Marines e investigadores desplegados en una carretera mexicana tras un tiroteo.
Marines e investigadores desplegados en una carretera mexicana tras un tiroteo. Miguel Tovar (Getty Images)
Antonio Ortuño

No hay otro modo de decirlo: México se atraganta con su propia sangre. Las cifras divulgadas hace unos días por el Secretariado Ejecutivo del Sistema Nacional de Seguridad Pública (SESNSP) asientan que en el país se cometieron 14,510 homicidios entre la toma de posesión del nuevo gobierno, el pasado 1 de diciembre, y el final del mes de abril. Son, de momento, las más frescas disponibles, ya que, como sucede cada mes, las correspondientes a mayo se divulgarán hasta bien entrado junio debido a las revisiones técnicas de rigor. Si promediamos estos números, hablamos de 2,902 casos al mes. De seguir esa tendencia (y nada hace suponer que se reducirá drásticamente en el corto plazo), el primer semestre del sexenio de Andrés Manuel López Obrador cerrará muy cerca de los 18,000 asesinatos. La época más violenta en la historia mexicana desde que se llevan registros precisos.

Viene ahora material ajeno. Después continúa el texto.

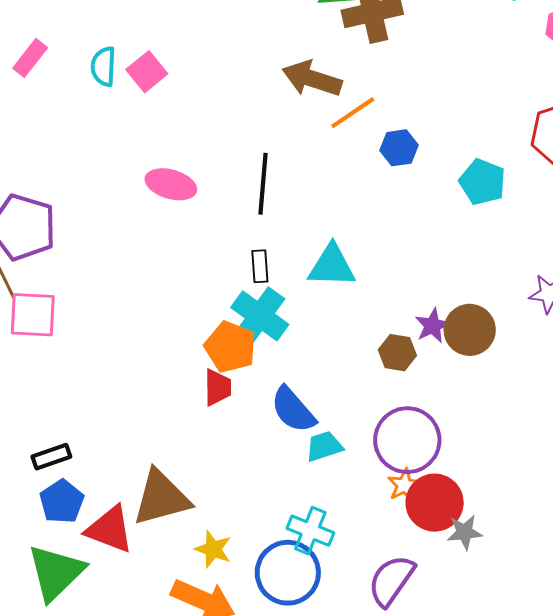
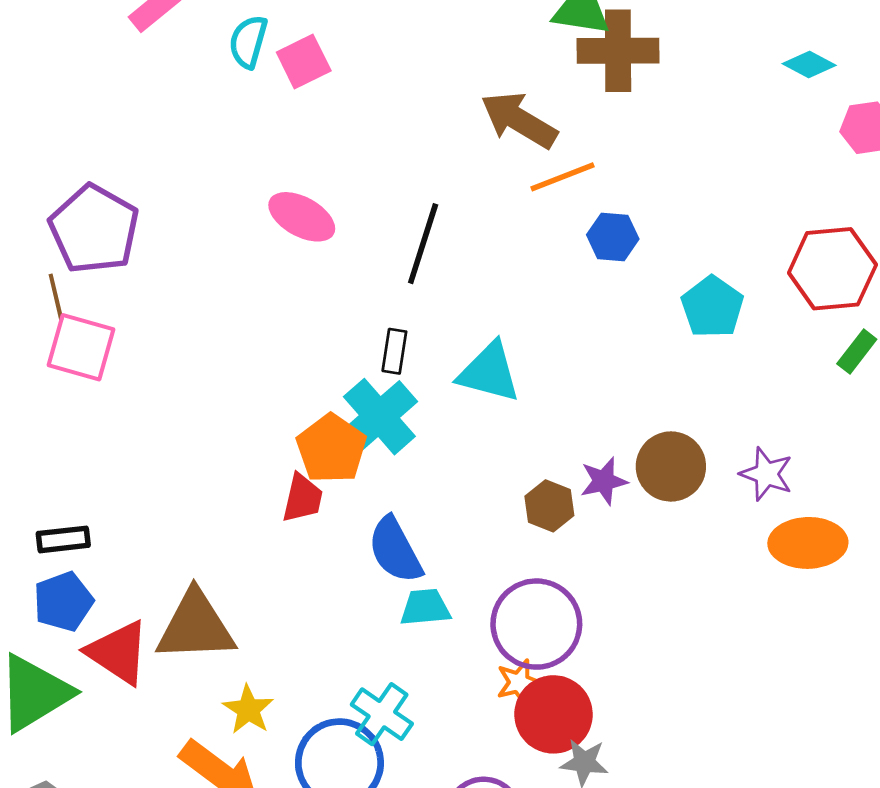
brown circle: (470, 330) -> (671, 466), moved

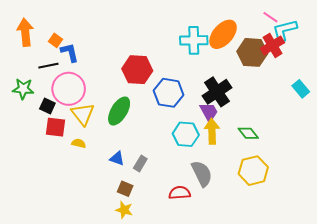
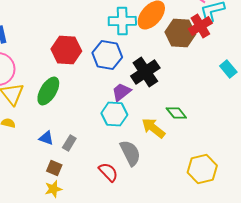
blue hexagon: (169, 93) -> (107, 55), moved
purple trapezoid: (209, 112) -> (121, 92), moved, turned -100
yellow arrow: (212, 131) -> (153, 128), moved, turned -50
yellow hexagon: (253, 171) -> (202, 169), moved
red semicircle: (180, 193) -> (108, 172), turned 50
yellow star: (124, 210) -> (53, 189), turned -30

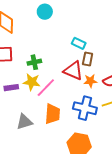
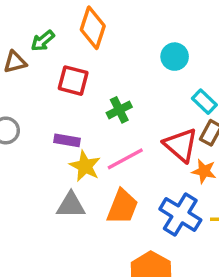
cyan circle: (45, 12) -> (175, 57), moved
green cross: (34, 62) -> (119, 110), turned -32
yellow star: (32, 82) -> (85, 166), moved

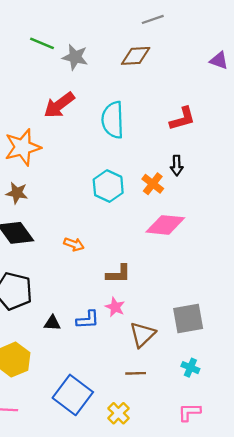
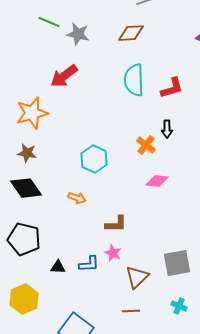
cyan semicircle: (113, 120) -> (134, 80), moved
cyan hexagon: (108, 186) -> (94, 159), moved
pink diamond: (165, 225) -> (157, 181), size x0.7

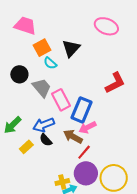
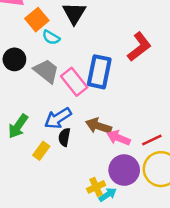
blue rectangle: (82, 110) -> (99, 72), moved
pink arrow: (88, 127) -> (119, 138), moved, turned 60
black semicircle: (46, 140) -> (64, 137), turned 64
red line: (84, 152) -> (152, 140), moved, turned 35

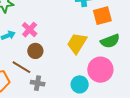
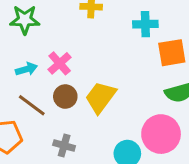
yellow trapezoid: (77, 43) -> (101, 97), moved
brown line: (21, 67) -> (32, 105), moved

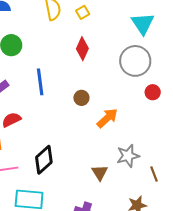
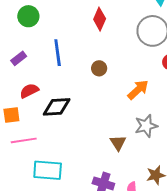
orange arrow: (107, 118) -> (138, 90), moved
black diamond: (44, 160) -> (57, 107), moved, turned 40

La apuesta del Gobierno para combatir la inseguridad se ha enfocado en la puesta en marcha de la flamante (y controvertida) Guardia Nacional. Al anunciar el martes pasado el despliegue de 4,500 de sus efectivos en Michoacán, uno de los estados más golpeados por el crimen, el secretario de Seguridad Pública federal, Alfonso Durazo, reconoció que “el avance de la violencia” constituye “una emergencia nacional” y comparó los tiempos que corren con los de la Revolución Mexicana. Es un antecedente siniestro: según recientes cálculos del investigador estadounidense Robert McCaa, el costo demográfico de los años revolucionarios para el país, entre víctimas directas de la violencia, víctimas de hambrunas y epidemias y exilios masivos, puede redondearse en el fenecimiento de 1.9 millones de personas y la migración de 200 mil y dio como consecuencia que el promedio de vida en el México revolucionario se desplomara a 20 años, es decir, al que tenía la gente en el Imperio Romano o la Edad Media...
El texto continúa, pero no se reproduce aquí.